Several important characteristics of the musical traditions of the area stem from this fact.  Firstly, co-operative shepherding and farmwork have been features of the economy for centuries - transhumance is documented as far back as the 15th century.  Women left to run the farms alone for more than half the year whilst the men were away with their flocks on the 'great trail' obviously needed to co-operate with each other as well - and their economic importance was reflected by a higher social status than in other similar areas.  When they worked together with men in the fields, it was the women to took the lead in the work songs!  It also seems apparent that there was rather less of an instrumental tradition in the area, and that singing was of paramount importance.

Goffredo Plastino's Introduction and recording notes are somewhat less ethnomusicological in character than those of some earlier volumes, and include details of the 5 reels of tape Lomax filled in Abruzzo - noting that he recorded almost 70 items there.  He also points out that the visit lasted only five days and covered a limited area restricted to 5 towns in the province of L'Aquila.

The song or tune notes, by Domenico Di Virgilio, are excellent, and much fuller than on some previous volumes - at least as far as the songs or dances are concerned.  Sadly, and as usual, he is able to tell us nothing of the performers ... most are simply indicated as 'unidentified'.  Nor are any of Lomax's superb photos captioned.

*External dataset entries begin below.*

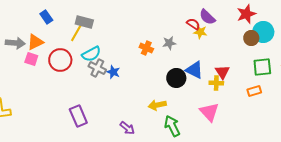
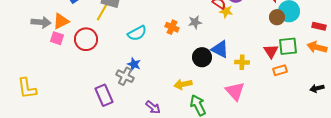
cyan semicircle: (91, 54) -> (137, 33), moved
gray cross: (97, 68) -> (125, 76), moved
blue star: (113, 72) -> (134, 64), moved
red triangle: (222, 72) -> (271, 51), moved

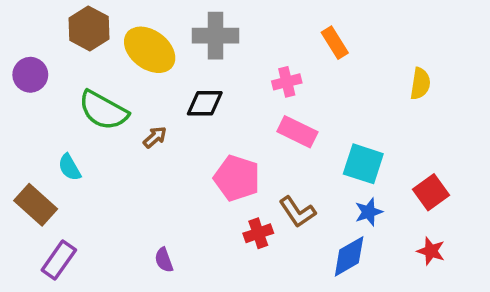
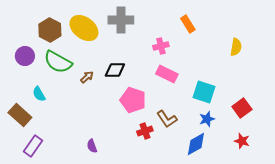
brown hexagon: (89, 28) -> (50, 30), moved
purple circle: (30, 75) -> (25, 56), moved
black diamond: (205, 103) -> (115, 70), moved

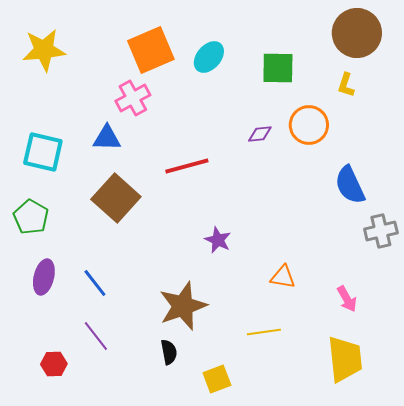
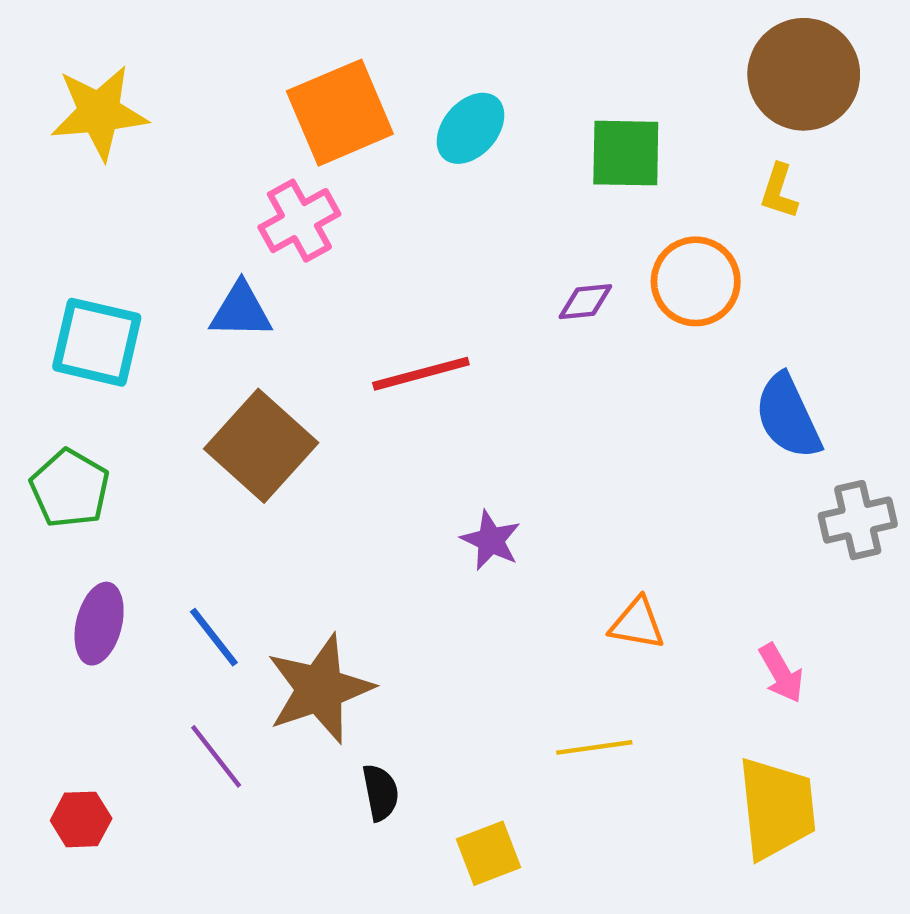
brown star: (183, 306) -> (320, 689), moved
red hexagon: (54, 364) -> (81, 819), moved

The CD contains examples of peasant and shepherd songs, those of artisans, and folkloric songs of composed origin.  There are several ritual alms-seeking pieces, narrative ballads, funeral laments, a partenza (leave-taking song), serenades and love songs, work songs, and a couple of dance tunes.

In a way, this CD is quite untypical of the Series so far, in that there's hardly a single track which might be termed 'difficult' or 'challenging' and everything is pleasantly melodic and enjoyable.  The down-side to that is that some things are very slightly bland, and it wouldn't be hard to use this as background music next time you're throwing an Italian meal for friends or family.  Lest anyone mistake this for a recommendation, I should make it clear that I prefer music which demands my attention, and doesn't leave room for less-important stuff like eating or conversation!

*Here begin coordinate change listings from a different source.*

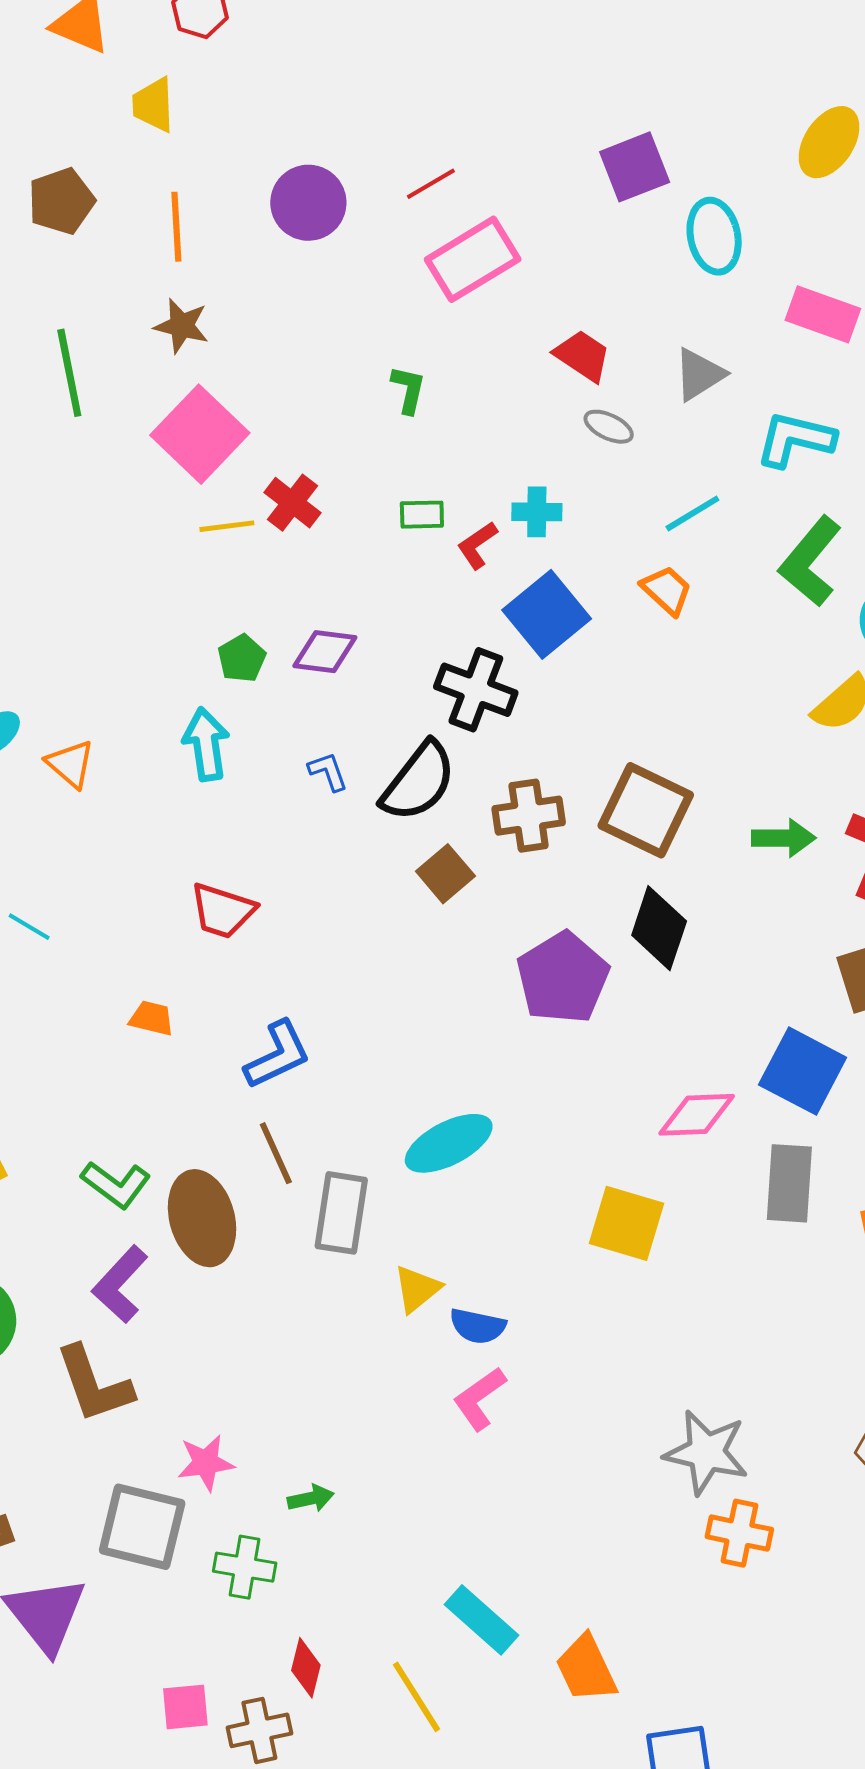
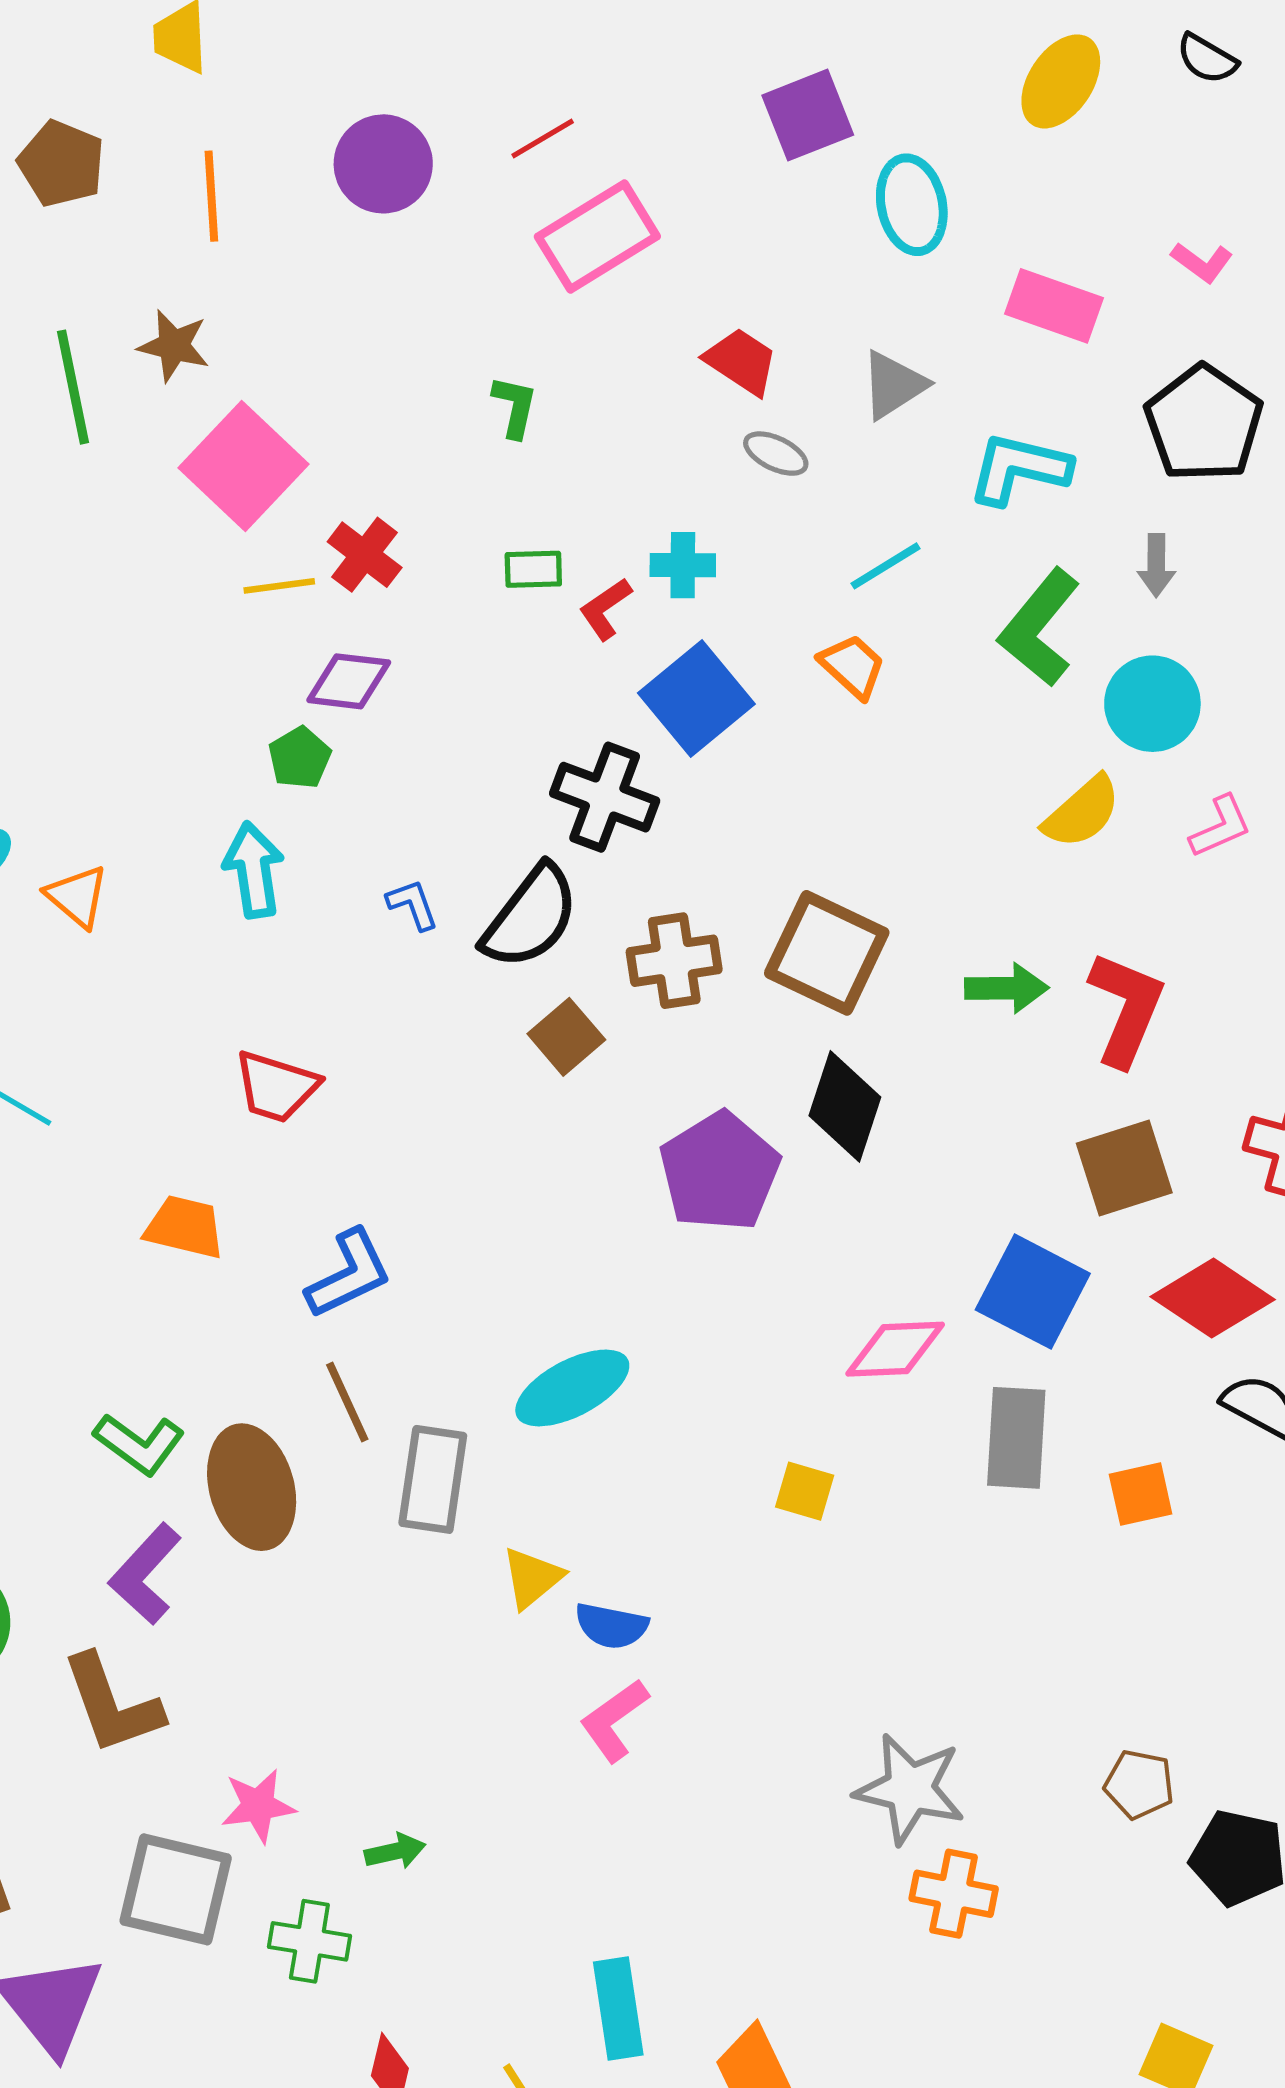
brown pentagon: (61, 201) -> (61, 164), turned -30
brown star: (182, 326) -> (174, 346), moved
purple diamond: (325, 652) -> (349, 681), moved
orange trapezoid: (152, 1018) -> (185, 1227), size x1.4
yellow square: (627, 1223) -> (805, 1491), size x0.6
cyan rectangle: (481, 1620) -> (618, 2008), turned 40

However - I did say "some things", and there is one performer here whose two songs would make this CD a worthwhile purchase, play Sound Clipeven if they were the only two tracks on the whole thing.  The man concerned is Giuseppe Gavita, who sings and plays fiddle at the same time, accompanied on guitar by Liborio Garanfa.  On track 7 he sings Scura maie - indicated as a funeral lament (sound clip).  The title is a shortening of the phrase scura m'hai lasciata (you have left me dark - or in black), and it's a woman's song which touches on the consequences of widowhood ... economic hardship, children asking for food, loss of the family home, the indifference of people at large.  The instrumental intro and inter-verse refrains are in strict tempo, which only serve to highlight the almost free-rhythm singing of the verses - this is truly wonderful stuff.

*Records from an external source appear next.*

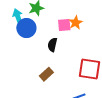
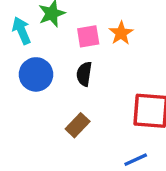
pink square: (64, 25) -> (88, 36), moved
blue circle: (26, 28) -> (36, 74), moved

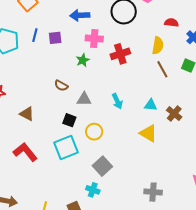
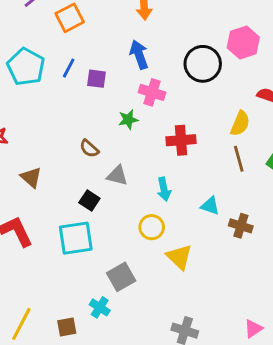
blue arrow: (80, 15) -> (139, 55), turned 60
red cross: (120, 54) -> (181, 140), moved
brown cross: (174, 114) -> (241, 226), turned -35
yellow circle: (94, 132) -> (152, 227), moved
yellow triangle: (148, 133) -> (179, 257), moved

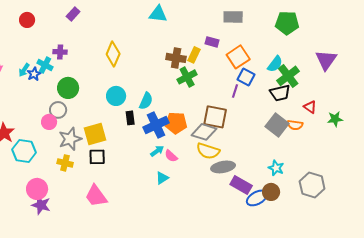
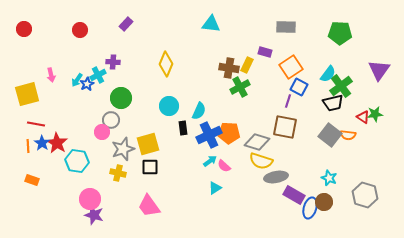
cyan cross: (45, 65) -> (98, 75), turned 35
brown square: (215, 117) -> (285, 127), moved
green star: (335, 119) -> (375, 114), moved
blue ellipse: (257, 198) -> (310, 208), turned -45

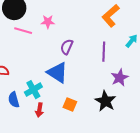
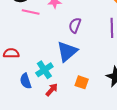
blue triangle: (57, 73) -> (67, 51), turned 50
red arrow: (39, 110) -> (52, 90), turned -144

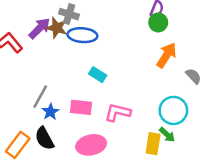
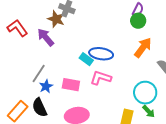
purple arrow: (39, 28) -> (46, 37), moved, turned -90
blue ellipse: (82, 35) -> (101, 54), moved
pink L-shape: (118, 112) -> (101, 78), moved
green arrow: (167, 135) -> (149, 111), moved

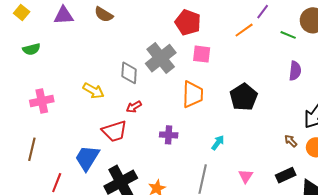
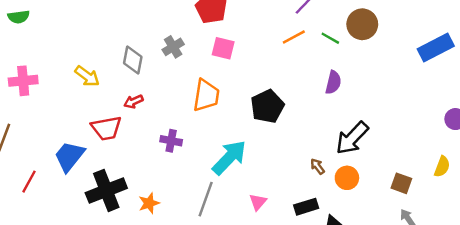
orange line: (244, 30) -> (294, 37), moved
gray cross: (161, 58) -> (173, 47), size x0.6
cyan arrow: (218, 143) -> (229, 158), size x2.0

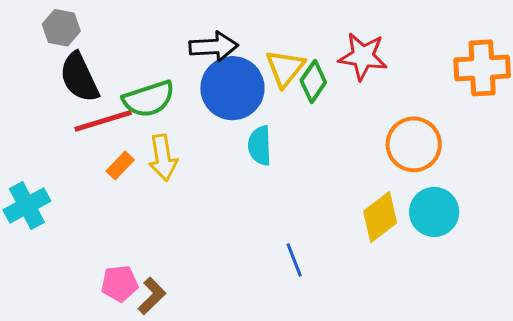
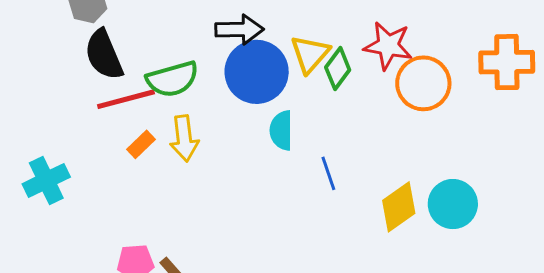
orange circle: (414, 144) -> (423, 83), moved
blue line: (294, 260) -> (328, 173), moved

Giuseppe Gavita returns on track 13 with La partenza del pastore (The Shepherd's Farewell).  The Partenze were originally women's songs expressing a girl's sorrow at leaving the family home when she married, and were often called 'brides' songs'.  The form was adapted to suit the other great leave-taking situation in Abruzzo, that of the annual transumanza, and this is what we have here.  The song describes the preparations for the great trail, play Sound Clipgives instructions to the girlfriend or wife regarding farmwork to be done and food preparation, and details the singer's love for her - how he will keep her picture with him - and ends with goodbyes to her and all the family.  It is sung and played in similar style to Scura maie, but with completely free-rhythm singing in the verses, which is equally beautiful and even more arresting (sound clip).

The presence of these two tracks, plus the general quality of the rest of the music and the interesting booklet make this a 'must have' CD for anyone interested in Italian singing - and it's certainly the volume of those so far issued in the Treasury series which I'd most recommend to the general listener.  Excellent!